Un clásico de don Benito.
Fortunata y Jacinta (1887) es la obra maestra de Benito Pérez Galdós (1843-1920), una historia de amores convencionales o proscritos en función de las normas sociales, y a la vez una crítica de la moralidad de la época. Mercedes Cebrián traslada a sus protagonistas al Madrid de nuestro tiempo en esta serie de verano en la que los autores homenajean a sus personajes favoritos. El costumbrismo del siglo XIX se encuentra con el del siglo XXI.
En verdad, Juanito quería obtener dinero fácil para ayudar principalmente a Fortunata, en cuyo pisito de Usera él pasaba más tiempo de la cuenta. Pero de los cinco días que duraba el taller, Juanito solamente acudió a la primera sesión y a recoger el diploma final. El resto de días no logró levantarse a la hora y decidió quedarse en la cama, alegando unas décimas de fiebre. El resultado de sus rosetas de espuma de leche fue muy pobre, lo cual le impidió acceder tanto a las prácticas en bares modernos de Madrid como al diploma de artista del café.
Así que ahora va a probar lo de la cibernética, tal como le aconsejaron sus amigotes de ficción. Pero para ello le urge hacerse con algo de dinero contemporáneo. Juanito rebusca sin descanso en todos los bolsillos de su ropa de época, en los cajones de su escritorio y en su baúl, pero solamente encuentra reales, perras gordas, duros y un puñado de pesetas del reinado de Amadeo de Saboya.
En uno de sus recurrentes paseos por la calle Mayor, se le ha ocurrido una pícara idea: se ha percatado de que además del Museo del Jamón y de tiendas de artículos religiosos y de recuerdos para turistas, en esa calle funcionan varios lugares donde compran y venden monedas antiguas. Por extraño que le parezca, la numismática sigue en boga, así que quizás haya suerte y le cambien sus viejas divisas por unos euros de hoy.

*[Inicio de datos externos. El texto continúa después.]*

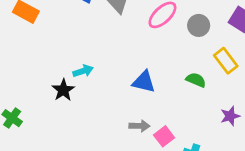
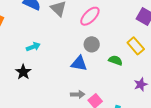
gray circle: (199, 25) -> (92, 44), moved
cyan arrow: (83, 71) -> (33, 47), moved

En efecto: por el puñado de monedas que les ha entregado, le han dado 1.800 euros, fascinados ante el buen estado de lo que ellos han llamado “su colección”. Con eso ya puede matricularse en el curso de ofimática y comprarse un ordenador de segunda mano sin tener que sisarles dinero a sus padres, quienes, por su parte, hace tiempo que cambiaron la clave de la caja de caudales donde ahora guardan sus nuevos ahorros.